Tuesday, 1 September 2015

Tanglewood Mahler 8th Andris Nelsons - livestream


Now available on livestream here, Mahler Symphony no 8 at Tanglewood. Andris Nelsons conducts the Tanglewood Music Center Orchestra.  The set of soloists is so good that it will remembered for a long time: Erin Wall, Christine Goerke, Mihoko Fujimura, Jane Henschel, Klaus Florian Vogt, Matthias Goerne, Ain Aigner and Erin Morley.  Most of them are Mahler 8th veterans but Goerke, Goerne and Vogt stand out. This is seriously luxury casting. I think it's Goerke's role debut, but she's so good that she's bound to make it part of her repertoire.

Nelsons conducted the Tanglewood Music Center Orchestra. No youth orchestra will ever have the finesse of a professional orchestra of seasoned players, but in the open air ambiance of Tanglewood, youth and freshness are an advantage. I loved watching the concert on video, seeing how intently the players were performig, and putting their hearts into what they were playing. As Claudio Abbado has said, music-making begins with love. If these young players love what they're doing, they are well on the way to becoming good musicians. The choruses, too, were "homegrown",  again not at all a disadvantage. Very few large choirs are fully professional, and what these singers may lack in polish they make up for with enthusiasm.  Twice, when I've heard Mahler 8th live, the performance came awry because some of the choruses drifted apart from the others and the conductor. This symphony is notoriously difficult to conduct so it's a credit to all that they listened to each other and to Nelsons.

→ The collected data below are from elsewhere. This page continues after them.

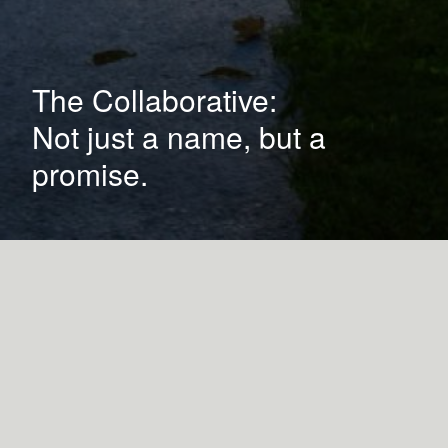
The Collaborative:
Not just a name, but a
promise.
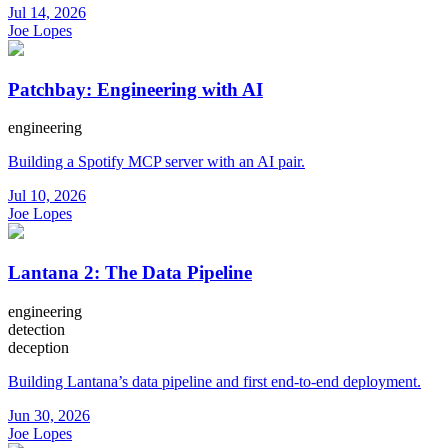
Jul 14, 2026
Joe Lopes
Patchbay: Engineering with AI
engineering
Building a Spotify MCP server with an AI pair.
Jul 10, 2026
Joe Lopes
Lantana 2: The Data Pipeline
engineering
detection
deception
Building Lantana’s data pipeline and first end-to-end deployment.
Jun 30, 2026
Joe Lopes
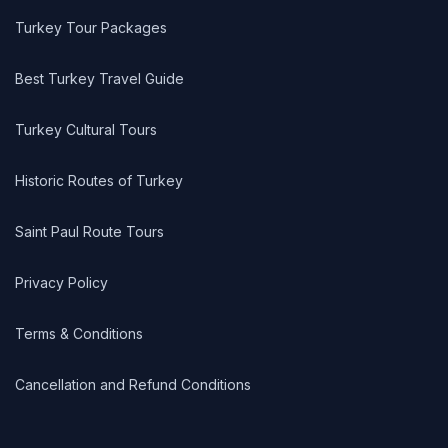
Turkey Tour Packages
Best Turkey Travel Guide
Turkey Cultural Tours
Historic Routes of Turkey
Saint Paul Route Tours
Privacy Policy
Terms & Conditions
Cancellation and Refund Conditions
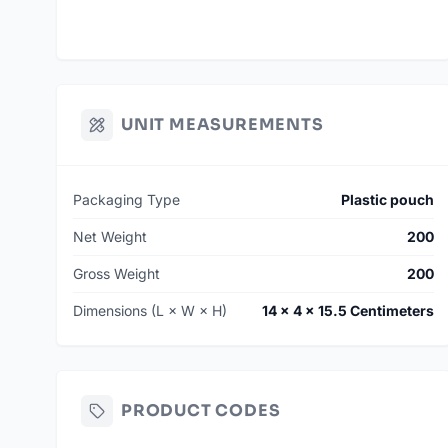
UNIT MEASUREMENTS
Packaging Type
Plastic pouch
Net Weight
200
Gross Weight
200
Dimensions (L × W × H)
14 × 4 × 15.5 Centimeters
PRODUCT CODES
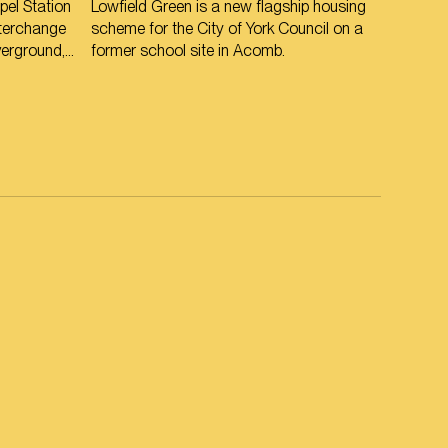
el Station
Lowfield Green is a new flagship housing
interchange
scheme for the City of York Council on a
verground,
former school site in Acomb.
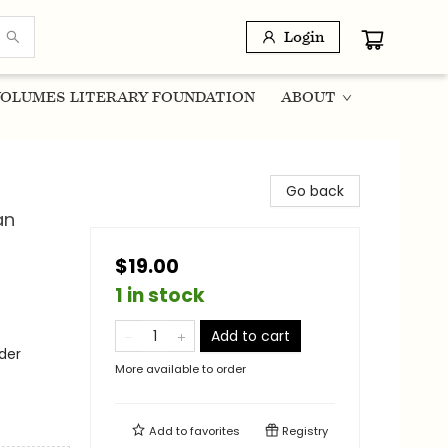
Login
OLUMES LITERARY FOUNDATION
ABOUT
Go back
an
$19.00
1 in stock
Add to cart
der
More available to order
Add to
favorites
Registry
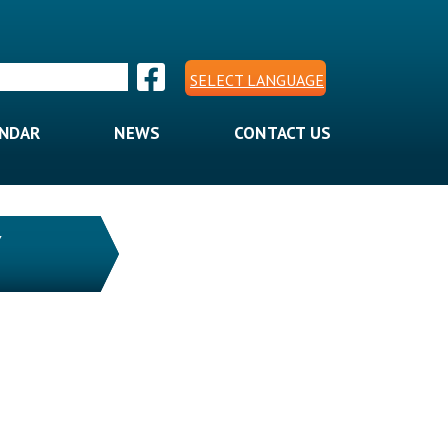
SELECT LANGUAGE
ENDAR
NEWS
CONTACT US
Y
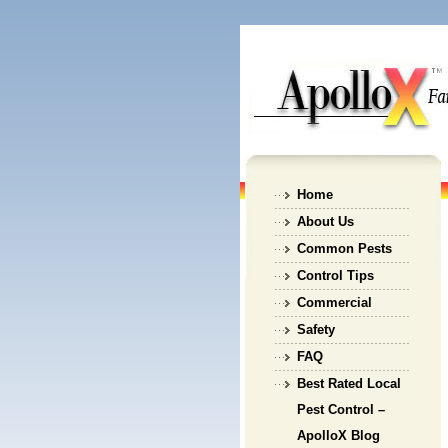
Home
About Us
Common Pests
Control Tips
Commercial
Safety
FAQ
Best Rated Local
Pest Control –
ApolloX Blog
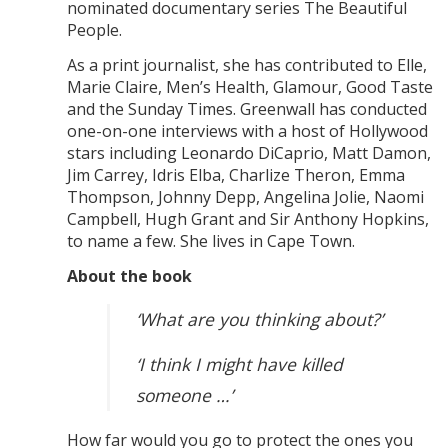
nominated documentary series The Beautiful
People.
As a print journalist, she has contributed to Elle,
Marie Claire, Men’s Health, Glamour, Good Taste
and the Sunday Times. Greenwall has conducted
one-on-one interviews with a host of Hollywood
stars including Leonardo DiCaprio, Matt Damon,
Jim Carrey, Idris Elba, Charlize Theron, Emma
Thompson, Johnny Depp, Angelina Jolie, Naomi
Campbell, Hugh Grant and Sir Anthony Hopkins,
to name a few. She lives in Cape Town.
About the book
‘What are you thinking about?’
‘I think I might have killed
someone …’
How far would you go to protect the ones you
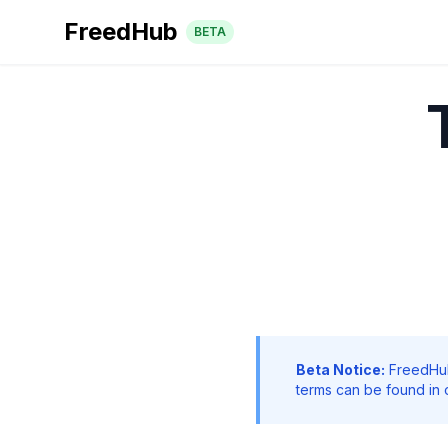
FreedHub
BETA
Beta Notice:
FreedHub 
terms can be found in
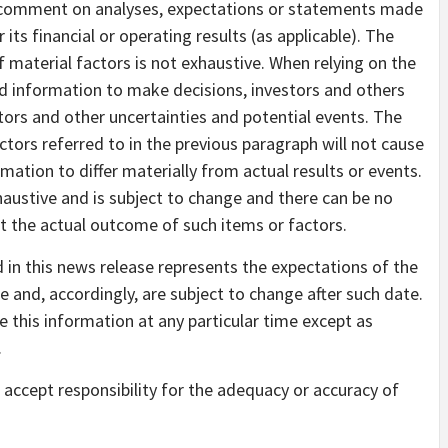
 comment on analyses, expectations or statements made
r its financial or operating results (as applicable). The
 material factors is not exhaustive. When relying on the
 information to make decisions, investors and others
tors and other uncertainties and potential events. The
ors referred to in the previous paragraph will not cause
tion to differ materially from actual results or events.
xhaustive and is subject to change and there can be no
t the actual outcome of such items or factors.
in this news release represents the expectations of the
 and, accordingly, are subject to change after such date.
this information at any particular time except as
.
accept responsibility for the adequacy or accuracy of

The tag "Symphony of a Thousand" was invented by concert promoters , not by Mahler himself. Although vast forces have impact, musical considerations come above all else. Mahler himself said "“So far I have employed words and the human voice …….to express symphonically only with immense breadth......But here the voice is also an instrument…….used not only as sound, but as the bearer of poetic thoughts”. I've heard this symphony twice at the Royal Albert Hall, and once in a sports stadium nearly twice the size of the RAH.  What matters is how it is performed.   Numbers aren't as important as quality. The old saw "Never mind the quality, feel the width" applies. Here, the balance sounded right, so one might contemplate "poetic thoughts" without being overwhelmed.

On the live audio-only broadcast, the First Part and the Second Part were separated by an interval. I was quite shocked, since there isn't supposed to be an interval.  The silence between the parts is structurally important,  serving as a  limbo state  between the "earthly" aspects of the first part and the much more spiritual conclusion, limbo inn this case referring to the transit from death to afterlife in Christian liturgy, a sort of "clearing space" so things move on. The silence doesn't have to be defined, but it has to be palpable.  Significantly, there are no voices in the first part of the second part. Ideally we should listen and intuit our own "poetic thoughts". When Nelson's conducted  his legendary Mahler 8 in Birmingham in 2010, he conducted it without an interval  So why the interval at Tanglewood ?

What  I liked about this performance was its friendly atmosphere.  Again and again, the text refers to light, and to thoughts rising upwards, beyond the restraints and preoccupations of the temporal world.  When the Mater Gloriosa appears, way above the stage, she represents a higher level of existence, more luminous and humane. This  Tanglewood Mahler 8th bodes well for the future.